No sk_buff is allocated. The packet DMA buffer is the same memory that userspace reads.

UMEM: the shared memory region

AF_XDP is built around UMEM — a userspace-allocated memory region divided into fixed-size frames that both the kernel and userspace share:

UMEM:
┌──────┬──────┬──────┬──────┬──────┬──────┐
│frame0│frame1│frame2│frame3│frame4│frame5│ ...
└──────┴──────┴──────┴──────┴──────┴──────┘
Each frame: configurable size (default 4096 bytes)

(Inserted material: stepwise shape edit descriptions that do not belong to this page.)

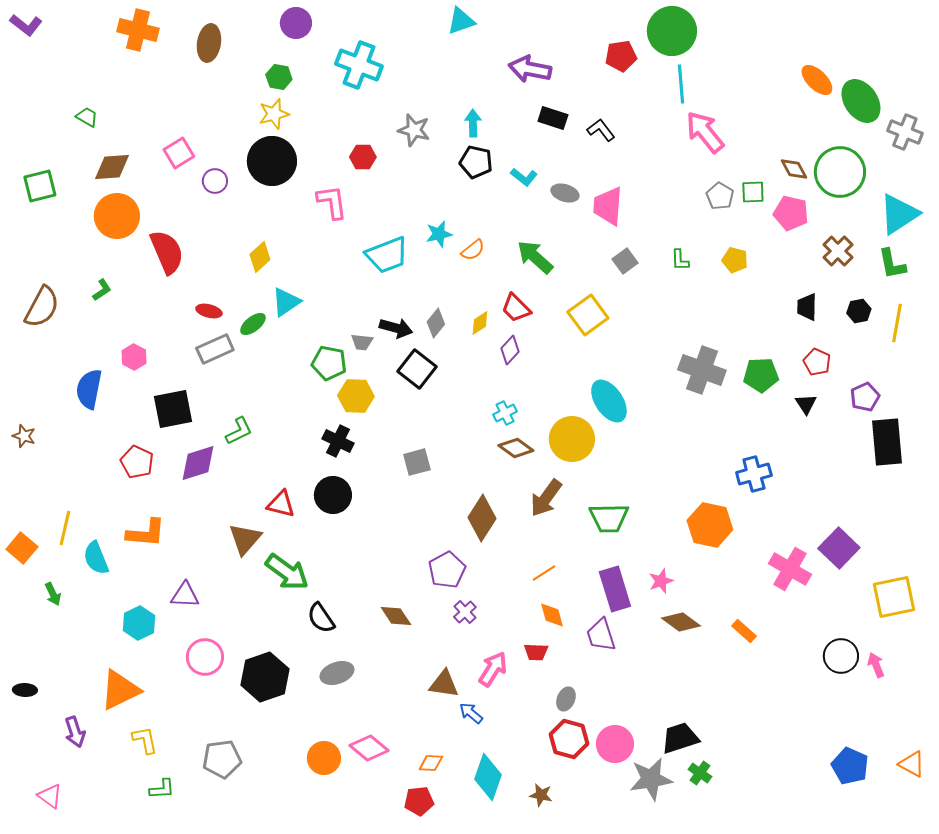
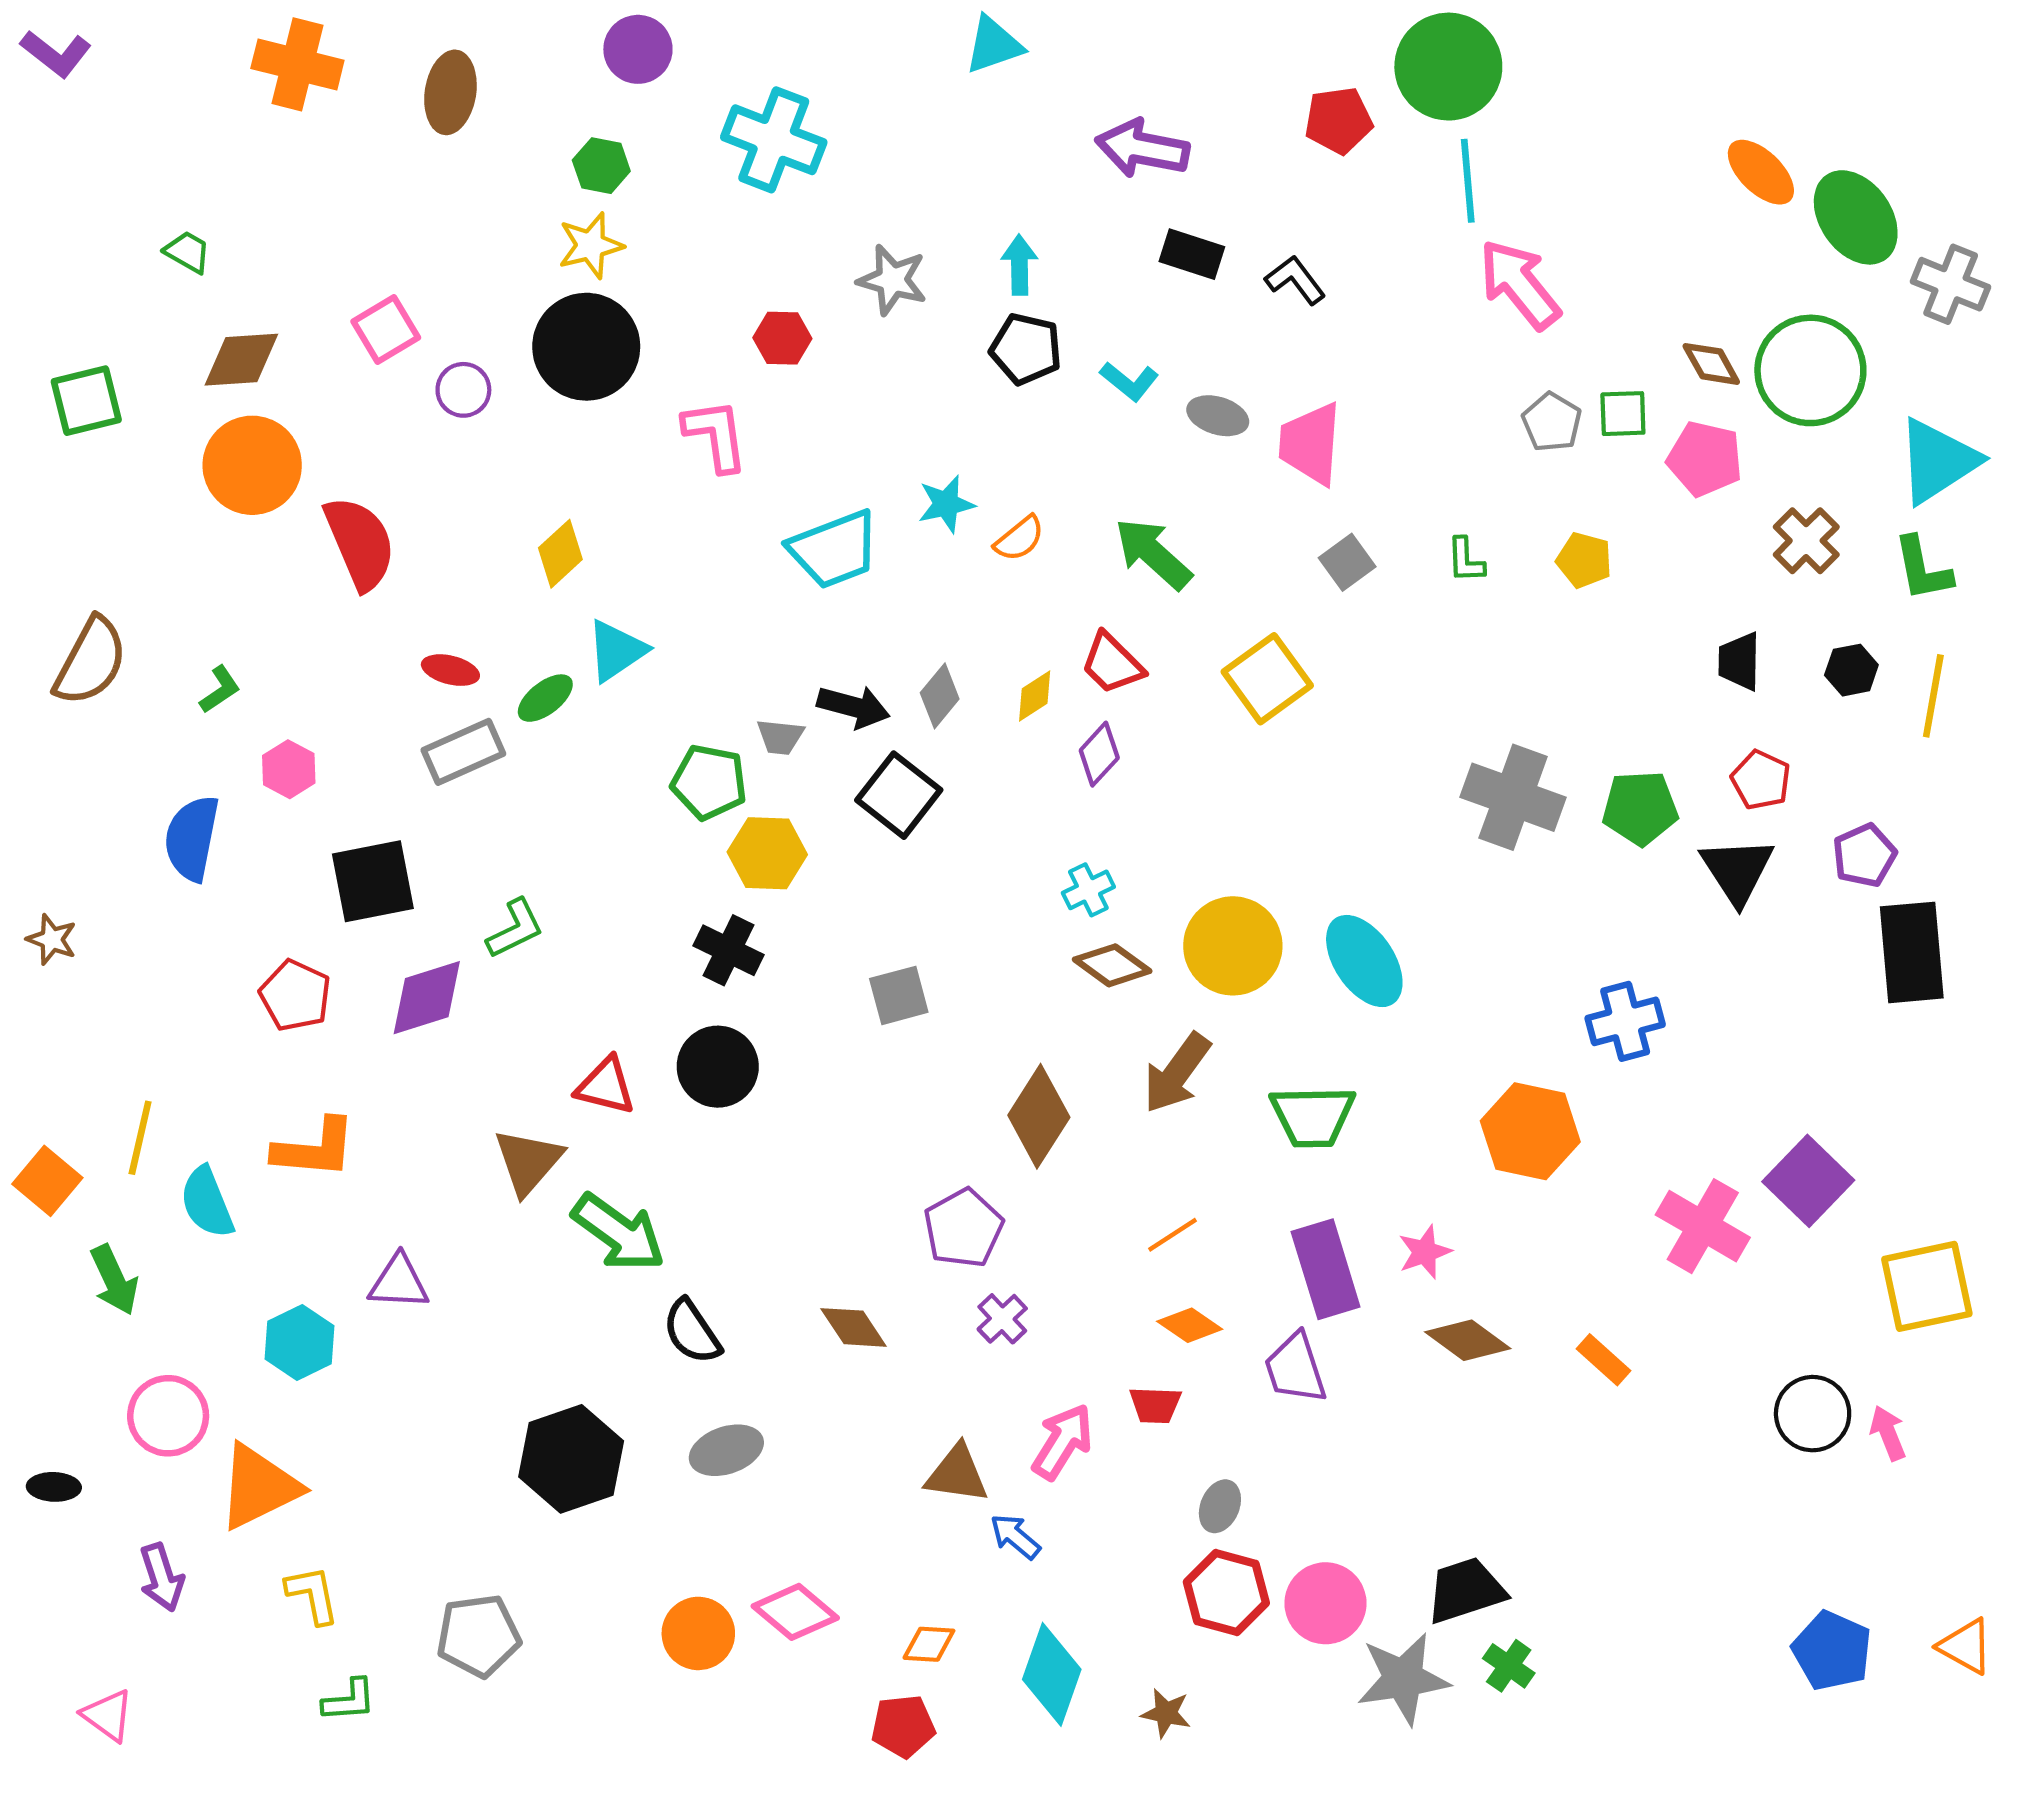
green L-shape: (102, 290) -> (220, 689), moved
cyan ellipse: (609, 401) -> (1364, 961), moved
black triangle: (806, 404) -> (1737, 870), size x1.6
green arrow: (53, 594) -> (114, 1280), size x1.4
orange diamond: (552, 615) -> (1190, 1325), turned -40
pink circle: (205, 657) -> (168, 1416), moved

Four ring buffers mediate ownership of frames between kernel and userspace:

Ring Direction Who produces Who consumes
FILL RX: give frames to kernel Userspace Kernel (DMA target)
RX RX: kernel delivers packets Kernel Userspace
TX TX: userspace sends packets Userspace Kernel
COMPLETION TX: kernel signals sent Kernel Userspace

Setting up an AF_XDP socket

// 1. Create UMEM (shared memory)
int umem_size = 4096 * NUM_FRAMES;  // NUM_FRAMES of 4096 bytes each
void *umem_area = mmap(NULL, umem_size, PROT_READ|PROT_WRITE,
                       MAP_PRIVATE|MAP_ANONYMOUS|MAP_HUGETLB, -1, 0);

struct xdp_umem_reg mr = {
    .addr = (uint64_t)umem_area,
    .len  = umem_size,
    .chunk_size = 4096,
    .headroom   = 0,
};

// 2. Create AF_XDP socket
int xsk_fd = socket(AF_XDP, SOCK_RAW, 0);

// 3. Register UMEM with socket
setsockopt(xsk_fd, SOL_XDP, XDP_UMEM_REG, &mr, sizeof(mr));

// 4. Set up ring sizes
int ring_size = 2048;
setsockopt(xsk_fd, SOL_XDP, XDP_RX_RING,   &ring_size, sizeof(ring_size));
setsockopt(xsk_fd, SOL_XDP, XDP_TX_RING,   &ring_size, sizeof(ring_size));
setsockopt(xsk_fd, SOL_XDP, XDP_UMEM_FILL_RING,      &ring_size, sizeof(ring_size));
setsockopt(xsk_fd, SOL_XDP, XDP_UMEM_COMPLETION_RING,&ring_size, sizeof(ring_size));

// 5. Map rings into userspace
struct xdp_mmap_offsets off;
getsockopt(xsk_fd, SOL_XDP, XDP_MMAP_OFFSETS, &off, &optlen);

void *fill_ring = mmap(NULL, off.fr.desc + ring_size * sizeof(__u64),
                       PROT_READ|PROT_WRITE, MAP_SHARED|MAP_POPULATE,
                       xsk_fd, XDP_UMEM_PGOFF_FILL_RING);
// Similar for rx_ring, tx_ring, completion_ring

// 6. Bind to interface and queue
struct sockaddr_xdp sxdp = {
    .sxdp_family    = AF_XDP,
    .sxdp_ifindex   = ifindex,
    .sxdp_queue_id  = queue_id,
    .sxdp_flags     = XDP_COPY,  // or XDP_ZEROCOPY for optimal performance
};
bind(xsk_fd, (struct sockaddr *)&sxdp, sizeof(sxdp));

Zero-copy mode

In zero-copy mode (XDP_ZEROCOPY), the NIC DMA-writes packets directly into the UMEM frames. No data copying occurs between NIC, kernel, and userspace. Requires: - Driver support (i40e, mlx5, ixgbe, etc.) - UMEM frames pinned in memory

In copy mode (XDP_COPY), the kernel copies packet data from its internal buffers to UMEM. Works on any NIC but adds a copy.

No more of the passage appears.